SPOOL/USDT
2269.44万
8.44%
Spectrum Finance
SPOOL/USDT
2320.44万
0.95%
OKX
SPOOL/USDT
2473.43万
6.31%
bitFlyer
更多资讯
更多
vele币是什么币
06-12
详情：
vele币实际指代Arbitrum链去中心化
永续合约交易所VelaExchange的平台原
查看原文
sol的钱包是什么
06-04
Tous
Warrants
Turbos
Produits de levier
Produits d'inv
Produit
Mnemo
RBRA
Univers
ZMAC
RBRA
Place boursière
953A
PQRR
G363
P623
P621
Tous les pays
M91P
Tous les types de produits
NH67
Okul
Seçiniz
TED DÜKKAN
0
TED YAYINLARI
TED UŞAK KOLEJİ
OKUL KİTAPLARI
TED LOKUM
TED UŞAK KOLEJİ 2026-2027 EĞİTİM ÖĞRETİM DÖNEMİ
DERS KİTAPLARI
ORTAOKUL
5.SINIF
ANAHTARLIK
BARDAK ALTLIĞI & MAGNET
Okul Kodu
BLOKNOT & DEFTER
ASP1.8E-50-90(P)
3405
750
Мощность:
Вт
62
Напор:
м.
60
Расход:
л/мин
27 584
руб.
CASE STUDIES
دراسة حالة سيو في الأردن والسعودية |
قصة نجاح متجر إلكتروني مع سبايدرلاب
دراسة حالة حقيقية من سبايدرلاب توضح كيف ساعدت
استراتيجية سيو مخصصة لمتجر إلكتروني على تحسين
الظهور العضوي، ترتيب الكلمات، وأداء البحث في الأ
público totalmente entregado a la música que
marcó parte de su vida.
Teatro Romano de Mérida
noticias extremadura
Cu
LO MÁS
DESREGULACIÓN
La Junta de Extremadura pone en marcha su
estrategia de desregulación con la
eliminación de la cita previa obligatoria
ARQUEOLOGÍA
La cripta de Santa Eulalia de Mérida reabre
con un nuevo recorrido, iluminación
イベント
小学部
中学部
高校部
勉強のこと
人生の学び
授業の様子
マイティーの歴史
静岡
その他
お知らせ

• WHAT IS BEING ASKED
Without omitting anything, output the entries exactly.

• ANSWER TO THE EXERCISE
SPOOL/USDT
2269.44万
8.44%
Spectrum Finance
SPOOL/USDT
2320.44万
0.95%
OKX
SPOOL/USDT
2473.43万
6.31%
bitFlyer
更多资讯
更多
vele币是什么币
06-12
详情：
vele币实际指代Arbitrum链去中心化
永续合约交易所VelaExchange的平台原
查看原文
sol的钱包是什么
06-04
Tous
Warrants
Turbos
Produits de levier
Produits d'inv
Produit
Mnemo
RBRA
Univers
ZMAC
RBRA
Place boursière
953A
PQRR
G363
P623
P621
Tous les pays
M91P
Tous les types de produits
NH67
Okul
Seçiniz
TED DÜKKAN
0
TED YAYINLARI
TED UŞAK KOLEJİ
OKUL KİTAPLARI
TED LOKUM
TED UŞAK KOLEJİ 2026-2027 EĞİTİM ÖĞRETİM DÖNEMİ
DERS KİTAPLARI
ORTAOKUL
5.SINIF
ANAHTARLIK
BARDAK ALTLIĞI & MAGNET
Okul Kodu
BLOKNOT & DEFTER
ASP1.8E-50-90(P)
3405
750
Мощность:
Вт
62
Напор:
м.
60
Расход:
л/мин
27 584
руб.
CASE STUDIES
دراسة حالة سيو في الأردن والسعودية |
قصة نجاح متجر إلكتروني مع سبايدرلاب
دراسة حالة حقيقية من سبايدرلاب توضح كيف ساعدت
استراتيجية سيو مخصصة لمتجر إلكتروني على تحسين
الظهور العضوي، ترتيب الكلمات، وأداء البحث في الأ
público totalmente entregado a la música que
marcó parte de su vida.
Teatro Romano de Mérida
noticias extremadura
Cu
LO MÁS
DESREGULACIÓN
La Junta de Extremadura pone en marcha su
estrategia de desregulación con la
eliminación de la cita previa obligatoria
ARQUEOLOGÍA
La cripta de Santa Eulalia de Mérida reabre
con un nuevo recorrido, iluminación
イベント
小学部
中学部
高校部
勉強のこと
人生の学び
授業の様子
マイティーの歴史
静岡
その他
お知らせ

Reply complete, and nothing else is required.